The problem with sequestration is that it’s an attack on demand. This explains why Republicans are telling anyone and everyone how wonderful it all is. Supply-siders to the one, the GOP thinks any consideration of the demand side of the economy is pretty much just Communism — when the consensus pre-Reagan was that it was the definition of market-driven economics. When spending gets cut, people don’t get paid. And when people don’t get paid, they don’t spend money. At it’s most basic, people spending money is the economy. So the sequester is a disaster in economic terms — a lot of deep cuts means a lot of people won’t get paid. This will not be good for the economy.
However, there are people out there on the left who just want to repeal the sequester and just drop the whole thing. We could certainly do that, it’s entirely legal and above board, and maybe we could even find enough squeamish Republicans willing to defect and get it done. But the thing is that when this whole thing was going by the monicker “fiscal cliff,” there were plenty of lefties arguing that going over the cliff was better than accepting the GOP’s alternative.
In a post agreeing with Matt Yglesias on the subject, Ed Kilgore writes, “[A]s recently as a few months ago the prevailing attitude among progressives is that sequestration, in the very unlikely event it happened, would be worse for the priorities of the Right than of the Left, since (a) it would hit defense spending pretty hard at a time when the most prominent Republicans (notably 2012 presidential nominee Mitt Romney) were calling for more money for the Pentagon, and (b) the most important progressive priorities, Social Security, Medicare benefits, Medicaid, SNAP (food stamps), and basic unemployment benefits, were placed off-limits.”

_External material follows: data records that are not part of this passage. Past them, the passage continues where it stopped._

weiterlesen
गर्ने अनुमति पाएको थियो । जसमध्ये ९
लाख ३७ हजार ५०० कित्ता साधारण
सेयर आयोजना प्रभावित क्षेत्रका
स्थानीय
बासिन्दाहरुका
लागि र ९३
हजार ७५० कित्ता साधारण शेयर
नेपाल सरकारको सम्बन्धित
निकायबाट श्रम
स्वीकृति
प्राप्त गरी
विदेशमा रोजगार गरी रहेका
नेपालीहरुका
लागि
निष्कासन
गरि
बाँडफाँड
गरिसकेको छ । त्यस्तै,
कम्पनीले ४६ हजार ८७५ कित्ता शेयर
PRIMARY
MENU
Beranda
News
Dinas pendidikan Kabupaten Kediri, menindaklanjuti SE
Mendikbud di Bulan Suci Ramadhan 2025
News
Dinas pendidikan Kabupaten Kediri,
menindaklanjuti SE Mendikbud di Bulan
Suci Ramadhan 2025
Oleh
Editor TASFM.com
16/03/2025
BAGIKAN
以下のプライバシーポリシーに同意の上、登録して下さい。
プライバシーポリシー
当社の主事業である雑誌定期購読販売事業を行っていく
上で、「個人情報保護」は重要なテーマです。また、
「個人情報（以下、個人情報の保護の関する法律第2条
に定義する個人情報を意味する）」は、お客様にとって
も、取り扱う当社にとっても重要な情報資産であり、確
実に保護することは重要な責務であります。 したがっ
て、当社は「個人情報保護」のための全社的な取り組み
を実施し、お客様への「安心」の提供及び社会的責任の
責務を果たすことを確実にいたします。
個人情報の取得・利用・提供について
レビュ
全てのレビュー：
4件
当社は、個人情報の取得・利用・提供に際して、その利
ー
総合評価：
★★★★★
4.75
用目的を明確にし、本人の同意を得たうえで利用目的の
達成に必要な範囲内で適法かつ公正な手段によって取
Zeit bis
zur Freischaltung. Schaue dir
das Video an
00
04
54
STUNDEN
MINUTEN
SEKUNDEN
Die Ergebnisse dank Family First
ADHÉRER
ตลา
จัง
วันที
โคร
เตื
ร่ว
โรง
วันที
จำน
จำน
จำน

All of this is still true. This is still the fiscal cliff we’re talking about. It would be better if Republicans hadn’t thrown us all over the ledge, but it’s Republicans who are going to have the harder landing. By cutting spending as drastically as we have, we do reduce demand, but what spending is still there — i.e., the majority of it — is vastly more Keynesian and less supply-side than it was yesterday. Whether Republicans are celebrating today because they’re dumb or whether it’s for show, they did not win here. Quite the opposite. Spending for the military-industrial complex, which Republicans represent and defend, takes the biggest and deepest ax chop, while the social safety net, which Democrats represent and defend, barely gets its bangs trimmed. It’s not the best and most ideal time to cut military spending, but if spending must be slashed deeply, let the pentagon do the bleeding.

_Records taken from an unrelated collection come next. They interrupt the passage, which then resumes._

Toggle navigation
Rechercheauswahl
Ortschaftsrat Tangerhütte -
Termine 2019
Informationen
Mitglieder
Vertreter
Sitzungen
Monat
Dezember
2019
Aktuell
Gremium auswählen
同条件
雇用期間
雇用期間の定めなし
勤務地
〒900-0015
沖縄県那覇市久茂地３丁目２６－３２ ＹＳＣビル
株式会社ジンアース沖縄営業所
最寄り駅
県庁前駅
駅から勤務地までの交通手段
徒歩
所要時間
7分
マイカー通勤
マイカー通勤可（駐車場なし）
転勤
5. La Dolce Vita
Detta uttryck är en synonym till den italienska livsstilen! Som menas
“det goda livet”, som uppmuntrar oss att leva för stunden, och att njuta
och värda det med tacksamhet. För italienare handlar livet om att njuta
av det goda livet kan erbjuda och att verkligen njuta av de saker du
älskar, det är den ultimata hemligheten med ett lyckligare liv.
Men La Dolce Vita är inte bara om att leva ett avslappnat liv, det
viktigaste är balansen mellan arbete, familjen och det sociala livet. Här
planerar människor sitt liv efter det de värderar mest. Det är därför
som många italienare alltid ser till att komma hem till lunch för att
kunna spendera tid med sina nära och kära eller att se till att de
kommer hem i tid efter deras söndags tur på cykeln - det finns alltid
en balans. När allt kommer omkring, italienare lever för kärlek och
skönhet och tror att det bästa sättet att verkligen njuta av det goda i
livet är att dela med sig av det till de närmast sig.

All this means that eventually Republicans will want to revisit this when they either realize the didn’t get the best deal or decide to stop pretending that they did.
“Sequestration is cuts liberals can live with but conservatives can’t, which should bring conservatives to the table to discuss a more balanced approach even though conservatives are more favorably disposed to cuts in the abstract,” explains Yglesias. If we just do away with sequestration, then nothing happens. We don’t get the deep spending cuts, sure. But we also don’t change the dynamic in Washington, which drastically needs changing.

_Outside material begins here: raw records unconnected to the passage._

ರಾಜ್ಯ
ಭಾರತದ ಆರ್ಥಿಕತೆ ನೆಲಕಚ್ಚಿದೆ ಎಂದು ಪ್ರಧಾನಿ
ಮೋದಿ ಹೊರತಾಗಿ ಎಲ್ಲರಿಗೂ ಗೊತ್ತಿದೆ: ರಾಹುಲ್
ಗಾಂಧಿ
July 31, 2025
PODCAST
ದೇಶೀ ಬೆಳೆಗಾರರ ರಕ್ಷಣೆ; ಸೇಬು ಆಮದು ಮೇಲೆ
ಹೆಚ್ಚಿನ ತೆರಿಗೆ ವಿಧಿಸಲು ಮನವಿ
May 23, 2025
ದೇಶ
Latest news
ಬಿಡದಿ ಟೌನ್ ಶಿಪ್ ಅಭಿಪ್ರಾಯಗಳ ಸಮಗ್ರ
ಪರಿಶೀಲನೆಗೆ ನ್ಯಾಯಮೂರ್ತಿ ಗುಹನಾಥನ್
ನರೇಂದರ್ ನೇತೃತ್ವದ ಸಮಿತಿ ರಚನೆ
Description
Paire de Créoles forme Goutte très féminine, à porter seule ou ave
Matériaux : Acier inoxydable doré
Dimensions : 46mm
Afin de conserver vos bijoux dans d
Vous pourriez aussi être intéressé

Yes, Republicans are screwing up the economy with these wrongheaded demands for deep, immediate cuts in spending — but they would regardless. And starting today, two things will happen: we’ll be able to start talking about the “Republican economy,” because they’ve so taken ownership of it, and Republicans will start sweating as they realize that, once again, John Boehner just handed them a cockroach sandwich, told them it was ice cream, and they thanked him profusely for it.